Department of Homeland Security Daily Open Source Infrastructure Report

Monday, May 4, 2009

Complete DHS Daily Report for May 4, 2009

Daily Report

Top Stories

 According to the Anchorage Daily News, Trident Seafoods Corp. has agreed to pay the U.S. Environmental Protection Agency more than $112,000 for failing to properly report its storage of thousands of pounds of ammonia at three of its Alaska plants as well as at a Seattle plant. (See item 22)


22. April 30, Anchorage Daily News – (Alaska; Washington) Trident agrees to $112,000 fine. One of Alaska’s biggest seafood processors has agreed to pay more than $112,000 for failing to properly report its storage of a toxic gas at three of its Alaska plants as well as at a Seattle plant.
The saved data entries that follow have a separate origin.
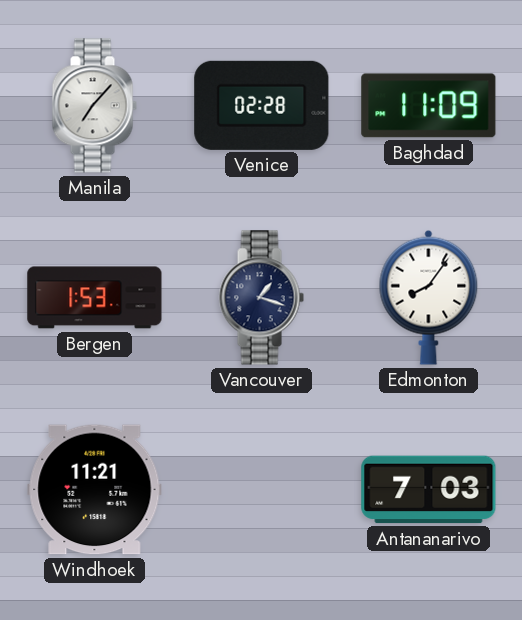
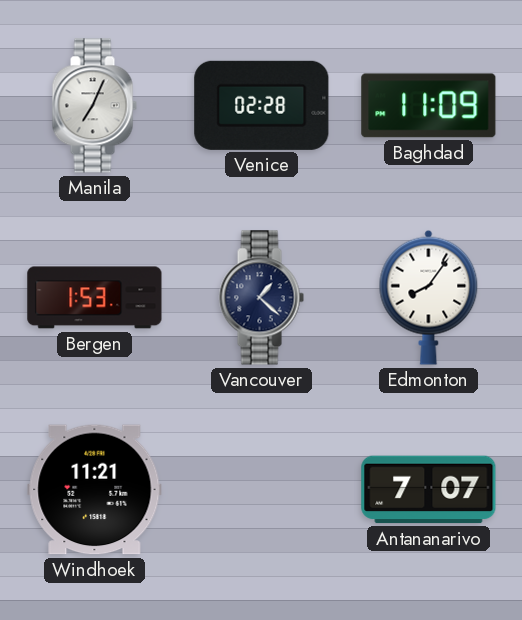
Manila: 7:07 -> 7:04
Vancouver: 1:18 -> 1:22
Antananarivo: 7:03 -> 7:07
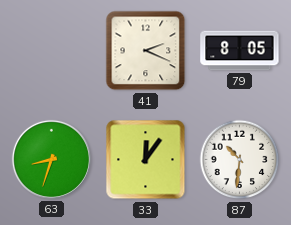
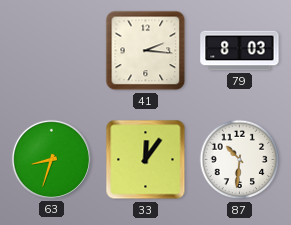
41: 2:19 -> 2:16
79: 8:05 -> 8:03
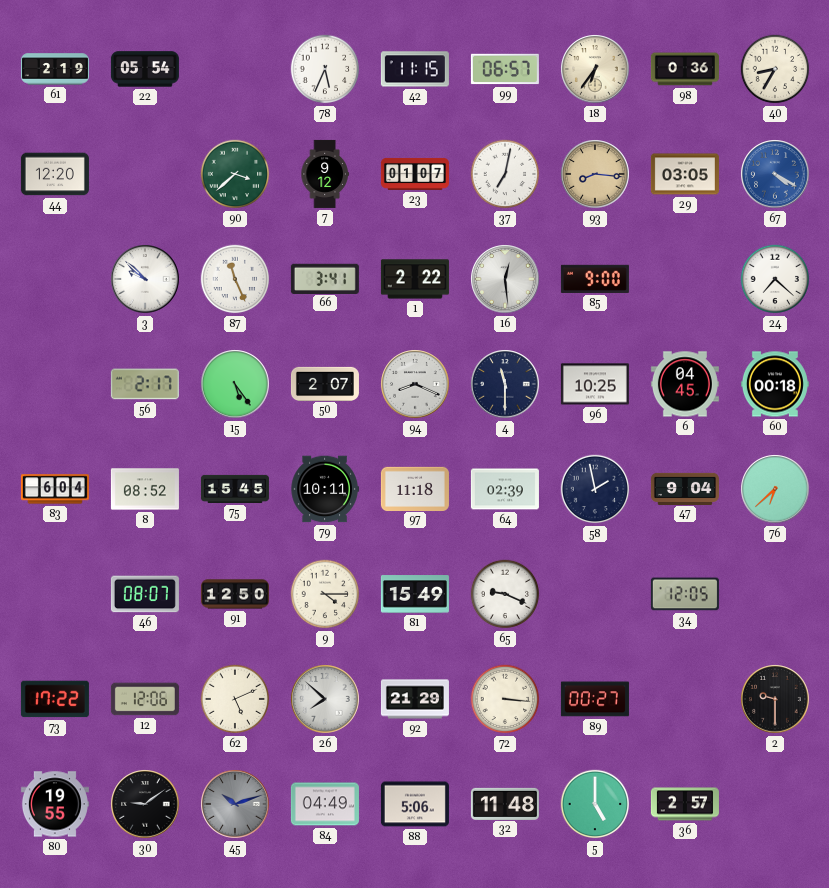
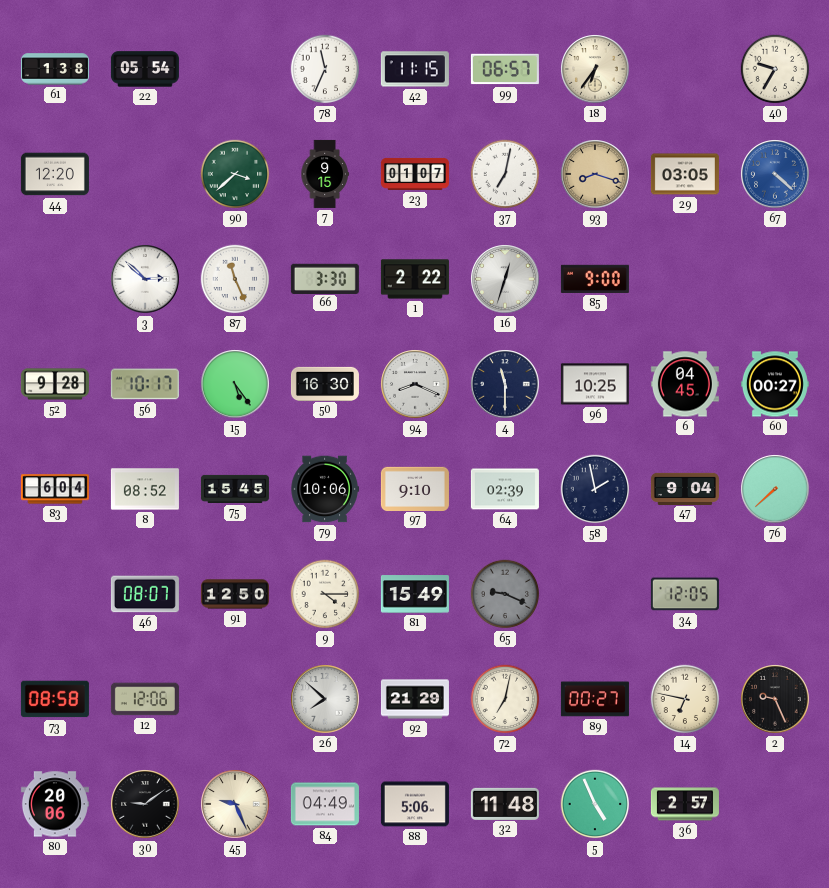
61: 2:19 -> 1:38
78: 5:34 -> 11:34
98: 0:36 -> none
40: 8:35 -> 9:35
7: 9:12 -> 9:15
93: 8:16 -> 8:18
67: 4:20 -> 4:22
3: 9:52 -> 2:52
66: 3:41 -> 3:30
16: 12:29 -> 12:33
24: 7:22 -> none
52: none -> 9:28
56: 2:17 -> 10:17
50: 2:07 -> 16:30
60: 00:18 -> 00:27
79: 10:11 -> 10:06
97: 11:18 -> 9:10
76: 6:38 -> 7:38
65 dial: white -> grey
73: 17:22 -> 08:58
62: 5:11 -> none
72: 3:16 -> 7:02
14: none -> 6:47
2: 9:30 -> 9:26
80: 19:55 -> 20:06
45: 10:12 -> 9:26
45 dial: grey -> cream
5: 5:00 -> 4:56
Trident Seafoods Corp. agreed to pay the U.S. Environmental Protection Agency $61,354 for violating federal law by not reporting thousands of pounds of ammonia, implicated in many leaks and dangerous explosions, to emergency planners. The company also agreed to provide more than $51,000 in emergency equipment to accident responders in Kodiak and Akutan. The Alaska violations occurred at Trident’s Kodiak, Akutan and Petersburg plants in 2006, according to the federal consent order Trident signed in April. Ammonia is often used in refrigeration at food plants and on fishing boats, and leaks over the past few years have caused evacuations at Alaska fish plants. Source: http://www.adn.com/news/alaska/story/779612.html


 The Washington Post reports that two Montgomery County, Maryland teenagers have been charged with arson and conspiracy to commit murder in an alleged plot to kill the principal at their White Oak high school with a nail-filled bomb and then trigger a major explosion inside the school, authorities said on April 29. (See item 34)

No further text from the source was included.